Living with Depression/ Bipolar
I lived with a wonderful woman for the past 28 years. Because I love her I would literally do anything for her and I did, I suppressed huge parts of myself in order to live peacefully with her and to give her a wonderful life. Last week I wrote a poem: Spirit Chained, Spirit Unbound, which I include in this post, in it’s entirety, for you dear Readers.
Spirit Chained, Spirit Unbound
Every time I look at you,
Shadows form a shroud,
The memories cling fast,
You are there, but not.
A pact we formed,
Not in words, in spirit,
A bond of trust, unbreakable,
And yet there it lies, a ruin.
My spirit cannot move on,
Still bound to that Shadow,
Of what you once were,
Sorry, I can’t be happy for you.
The days tick by unresolved,
My mind flashes back,
I hear you walking by and smile,
Then I remember, and weep.
My lonely spirit is held here,
Broken, awaiting your return,
You are there, I know,
Altered, happy, spirit unbound.
I have been her rock, her crutch, I have enabled her to a point of dependence on me and when I started transition last year she all of a sudden realized that I would no longer be there for her, not as I was. I could not be the normal relationship that allowed her to hide her issues. She attacked me with all of the anger and resentment, which she had buried for all these years, powerful negative emotions and I knew full well the source: her mother.
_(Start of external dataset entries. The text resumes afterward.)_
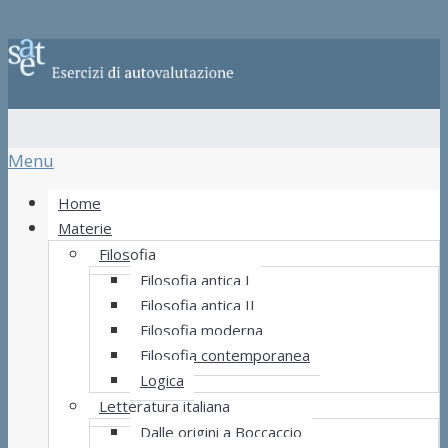
Menu
Home
Materie
Filosofia
Filosofia antica I
Filosofia antica II
Filosofia moderna
Filosofia contemporanea
Logica
Letteratura italiana
Dalle origini a Boccaccio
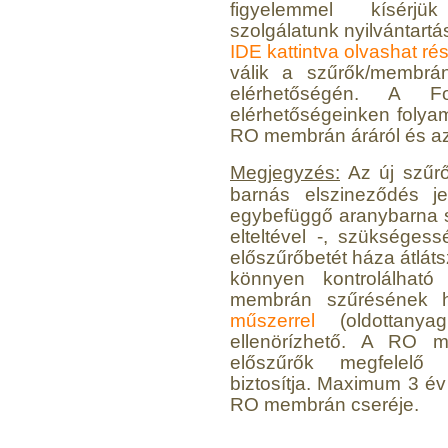
figyelemmel kísérjük
szolgálatunk nyilvántartá
IDE kattintva olvashat ré
válik a szűrők/membrán
elérhetőségén. A Fo
elérhetőségeinken folya
RO membrán áráról és azo
Megjegyzés:
Az új szűrő
barnás elszineződés j
egybefüggő aranybarna s
elteltével -, szükséges
előszűrőbetét háza átláts
könnyen kontrolálhat
membrán szűrésének 
műszerrel
(oldottanya
ellenörízhető. A RO 
előszűrők megfelelő 
biztosítja. Maximum 3 é
RO membrán cseréje.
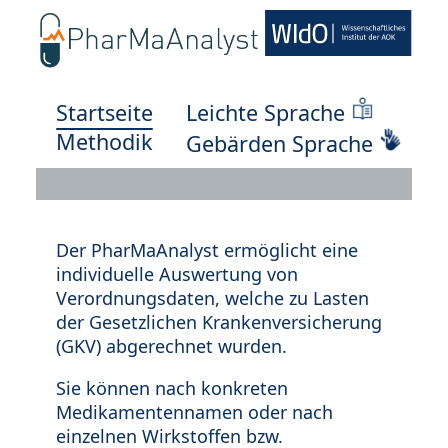
Startseite
Leichte Sprache
Methodik
Gebärden Sprache
Der PharMaAnalyst ermöglicht eine
individuelle Auswertung von
Verordnungsdaten, welche zu Lasten
der Gesetzlichen Krankenversicherung
(GKV) abgerechnet wurden.
Sie können nach konkreten
Medikamentennamen oder nach
einzelnen Wirkstoffen bzw.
I found this image on this Instagram account, Edgar Family Law, and it summarized for me, in one image, the hell that my partner and friend had endured and still endures. Negative feelings for which she needs an outlet. I performed that function for 28 years, due to my transition she felt that I would not be there any longer and that destroyed her whole world. She still needed to express all this negativity somehow, as well as the new feelings surrounding my transition, so I took it. I took it for months. I wrote down my pain for you, my dear Readers.
On top of her negative feelings toward her mother, and myself, she suffers from a form of depression called Bipolar II. I have known this for years, I have suffered through episodes, I internalized some of the negativity that she needed to expel and it has affected me. Only now, in my 50’s, am I able to reflect back and see what that was doing to me. And yet I do not blame her because she is broken as well. We have both come to the realization that we can no longer live together. Although we tried this new arrangement neither of us were ready to let go, she needed me and I needed her. We are clearly not the old married couple we once pretended to be, but we thought we could work out something; turns out no, not really.
I am looking for a new place to live, at the same time I am looking for a new job, at the same time I am dating again (after 28 years) and this is all swirling around me as I try to piece together my own feelings toward her now. This person whom I love, but I can no longer live with. Who I was once attracted to romantically and sexually, but no longer, this person with whom I planned to grow old, on a tropical beach. My world is gone too. I loved our life too, but I could no longer live with the lie that I was this stand up guy, her rock, it was killing me, no matter how much I tried to deny the truth.
I lived with this person for 28 years, and were it not for my transition we would still be together. We still love each other but we cannot be together. I will write much more about this topic in future I am sure, because I am no where close to fully exploring my feelings in this short post.
I hope you enjoy my poetry. Take care dear Readers.